*Assignment*: For the listing below, work out how many lines hold the word "Vintage" and give that number by itself.

*Data to process*:
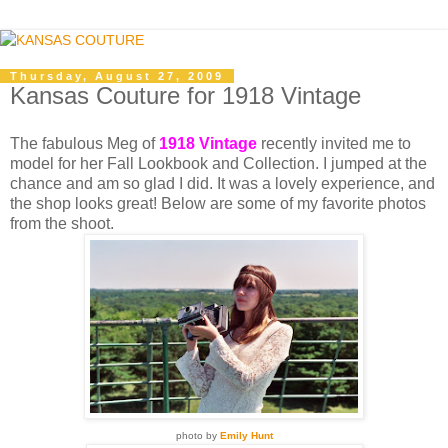
Thursday, August 27, 2009
Kansas Couture for 1918 Vintage
The fabulous Meg of
1918 Vintage
recently invited me to
model for her Fall Lookbook and Collection. I jumped at the
chance and am so glad I did. It was a lovely experience, and
the shop looks great! Below are some of my favorite photos
from the shoot.
photo by
Emily Hunt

*Answer section*: 2